■ Task details: Lift out each line of the data that holds "Materialien".

■ Available data:

= = = =

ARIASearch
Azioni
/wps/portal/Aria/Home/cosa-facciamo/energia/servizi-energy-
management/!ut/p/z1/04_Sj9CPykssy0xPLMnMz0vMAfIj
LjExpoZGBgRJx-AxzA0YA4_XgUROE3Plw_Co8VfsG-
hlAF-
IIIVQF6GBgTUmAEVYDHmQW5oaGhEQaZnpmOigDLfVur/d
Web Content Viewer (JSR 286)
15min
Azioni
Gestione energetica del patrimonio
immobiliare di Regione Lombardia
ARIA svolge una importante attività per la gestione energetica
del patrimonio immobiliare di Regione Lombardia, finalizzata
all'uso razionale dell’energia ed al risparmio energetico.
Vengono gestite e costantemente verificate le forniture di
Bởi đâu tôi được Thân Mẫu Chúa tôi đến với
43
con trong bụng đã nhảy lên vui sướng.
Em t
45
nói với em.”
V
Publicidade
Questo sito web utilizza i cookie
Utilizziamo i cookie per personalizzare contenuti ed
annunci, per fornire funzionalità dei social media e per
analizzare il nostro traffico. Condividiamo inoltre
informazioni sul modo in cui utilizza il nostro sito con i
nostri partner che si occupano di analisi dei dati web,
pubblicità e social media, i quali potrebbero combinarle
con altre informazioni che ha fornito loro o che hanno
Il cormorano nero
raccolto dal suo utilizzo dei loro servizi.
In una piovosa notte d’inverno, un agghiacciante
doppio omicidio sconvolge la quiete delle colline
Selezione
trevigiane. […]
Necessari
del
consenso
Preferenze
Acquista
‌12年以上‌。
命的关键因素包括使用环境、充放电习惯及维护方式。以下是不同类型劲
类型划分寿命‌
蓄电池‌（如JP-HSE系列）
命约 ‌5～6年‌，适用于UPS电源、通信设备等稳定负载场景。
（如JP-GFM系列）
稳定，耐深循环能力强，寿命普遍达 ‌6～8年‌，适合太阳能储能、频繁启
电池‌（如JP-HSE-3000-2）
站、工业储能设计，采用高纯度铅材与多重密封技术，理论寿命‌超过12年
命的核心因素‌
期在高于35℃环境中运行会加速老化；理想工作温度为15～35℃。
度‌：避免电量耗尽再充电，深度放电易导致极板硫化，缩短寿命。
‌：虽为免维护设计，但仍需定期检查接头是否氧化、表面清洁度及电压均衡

= = = =

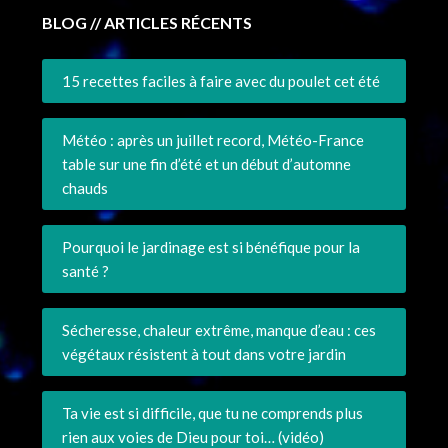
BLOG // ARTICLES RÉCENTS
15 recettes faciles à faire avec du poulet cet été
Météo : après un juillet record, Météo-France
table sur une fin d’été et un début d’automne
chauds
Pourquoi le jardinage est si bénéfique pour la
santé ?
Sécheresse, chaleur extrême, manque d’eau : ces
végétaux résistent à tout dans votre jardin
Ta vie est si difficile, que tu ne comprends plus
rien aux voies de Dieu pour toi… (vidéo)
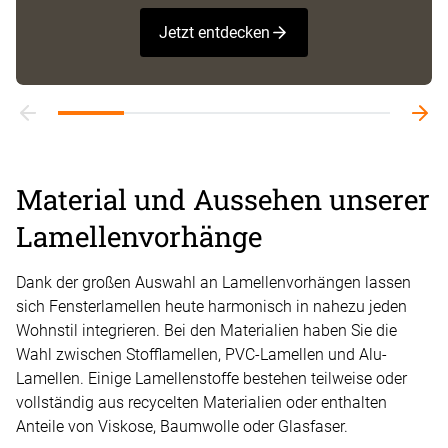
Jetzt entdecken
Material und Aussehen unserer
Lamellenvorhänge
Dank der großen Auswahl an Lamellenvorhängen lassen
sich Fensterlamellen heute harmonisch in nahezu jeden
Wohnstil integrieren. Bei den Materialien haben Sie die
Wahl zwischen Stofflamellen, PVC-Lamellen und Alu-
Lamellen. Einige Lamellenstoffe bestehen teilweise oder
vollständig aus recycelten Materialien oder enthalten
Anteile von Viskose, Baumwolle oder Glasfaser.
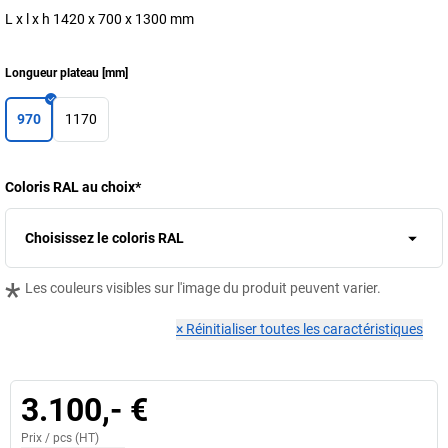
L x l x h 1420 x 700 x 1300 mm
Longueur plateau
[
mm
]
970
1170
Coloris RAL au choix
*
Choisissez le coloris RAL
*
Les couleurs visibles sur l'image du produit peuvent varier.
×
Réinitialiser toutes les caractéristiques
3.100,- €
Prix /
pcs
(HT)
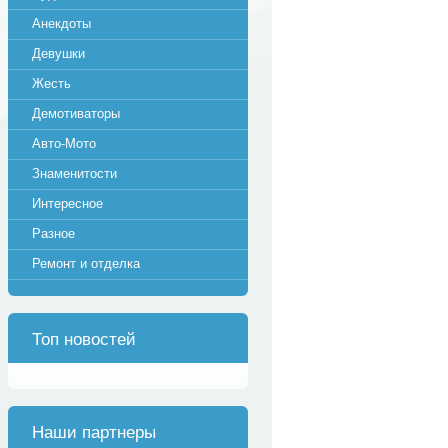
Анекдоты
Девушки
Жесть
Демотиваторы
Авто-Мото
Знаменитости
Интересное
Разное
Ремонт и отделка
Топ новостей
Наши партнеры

= = = =

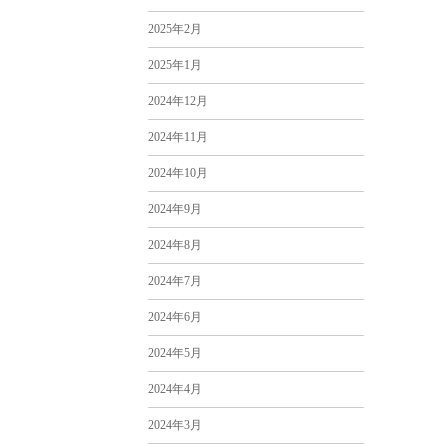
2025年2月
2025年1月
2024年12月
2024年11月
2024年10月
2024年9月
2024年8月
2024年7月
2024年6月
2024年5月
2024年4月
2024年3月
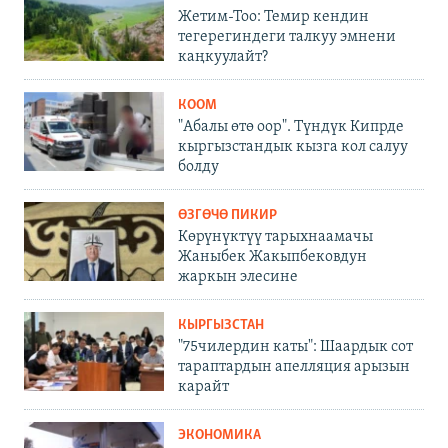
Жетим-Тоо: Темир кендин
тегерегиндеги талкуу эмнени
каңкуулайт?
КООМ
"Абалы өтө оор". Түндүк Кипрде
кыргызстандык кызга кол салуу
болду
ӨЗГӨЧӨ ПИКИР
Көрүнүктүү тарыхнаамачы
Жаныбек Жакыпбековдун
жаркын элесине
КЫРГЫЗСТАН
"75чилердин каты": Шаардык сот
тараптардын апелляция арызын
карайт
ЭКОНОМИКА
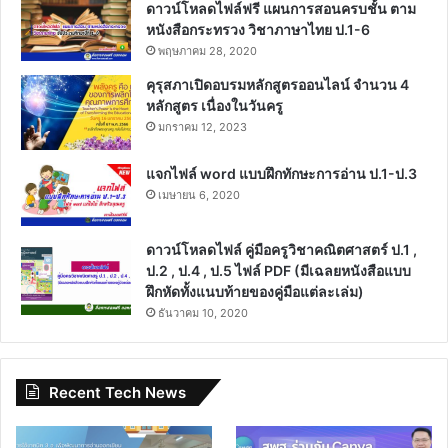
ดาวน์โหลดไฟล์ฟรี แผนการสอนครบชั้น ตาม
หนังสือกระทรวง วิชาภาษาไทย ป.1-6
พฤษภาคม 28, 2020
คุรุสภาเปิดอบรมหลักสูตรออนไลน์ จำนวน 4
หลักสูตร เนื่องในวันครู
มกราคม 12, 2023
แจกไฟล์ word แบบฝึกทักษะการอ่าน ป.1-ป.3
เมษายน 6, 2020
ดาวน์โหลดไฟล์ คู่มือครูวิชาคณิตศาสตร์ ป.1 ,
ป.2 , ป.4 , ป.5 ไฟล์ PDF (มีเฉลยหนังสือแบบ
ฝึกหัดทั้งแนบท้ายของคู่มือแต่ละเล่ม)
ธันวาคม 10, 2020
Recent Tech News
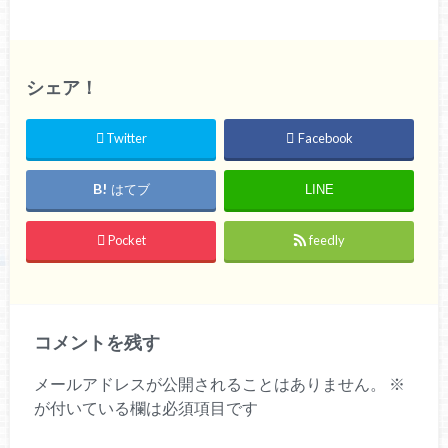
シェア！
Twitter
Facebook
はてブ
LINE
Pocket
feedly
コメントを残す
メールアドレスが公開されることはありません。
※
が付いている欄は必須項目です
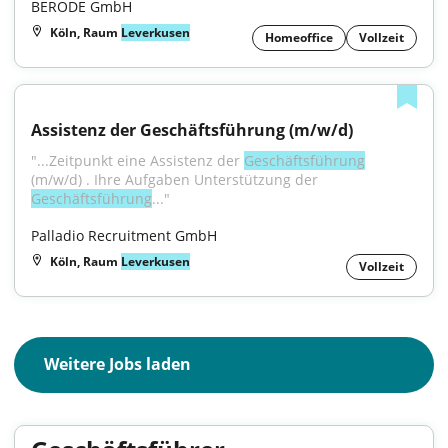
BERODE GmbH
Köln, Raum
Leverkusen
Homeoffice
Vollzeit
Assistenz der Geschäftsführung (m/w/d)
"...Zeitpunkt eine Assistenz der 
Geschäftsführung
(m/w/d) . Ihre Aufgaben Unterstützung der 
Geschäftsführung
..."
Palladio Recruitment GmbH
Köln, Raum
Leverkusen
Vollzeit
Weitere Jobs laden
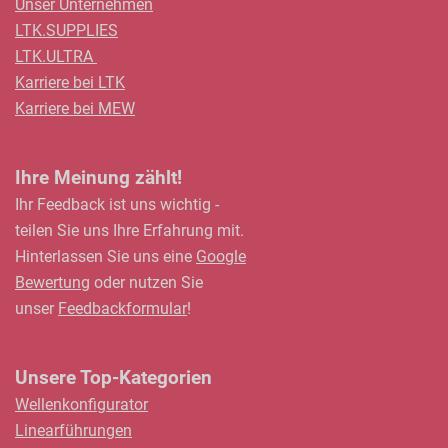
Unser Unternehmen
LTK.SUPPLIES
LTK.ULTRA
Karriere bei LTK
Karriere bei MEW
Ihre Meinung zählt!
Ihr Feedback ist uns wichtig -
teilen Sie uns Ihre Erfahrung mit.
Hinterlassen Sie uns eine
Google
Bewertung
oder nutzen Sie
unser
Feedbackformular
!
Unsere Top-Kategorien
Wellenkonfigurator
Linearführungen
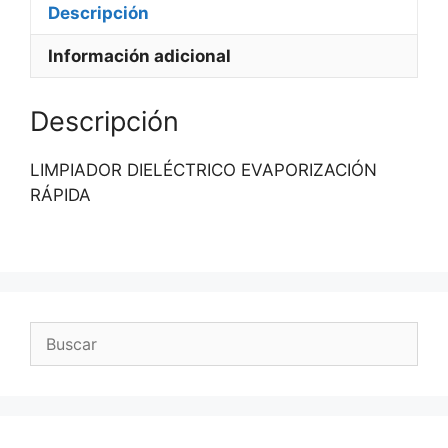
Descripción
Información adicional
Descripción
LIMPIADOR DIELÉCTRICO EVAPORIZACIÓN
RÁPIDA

= = = =

■ Response below:
Wohnstil integrieren. Bei den Materialien haben Sie die
vollständig aus recycelten Materialien oder enthalten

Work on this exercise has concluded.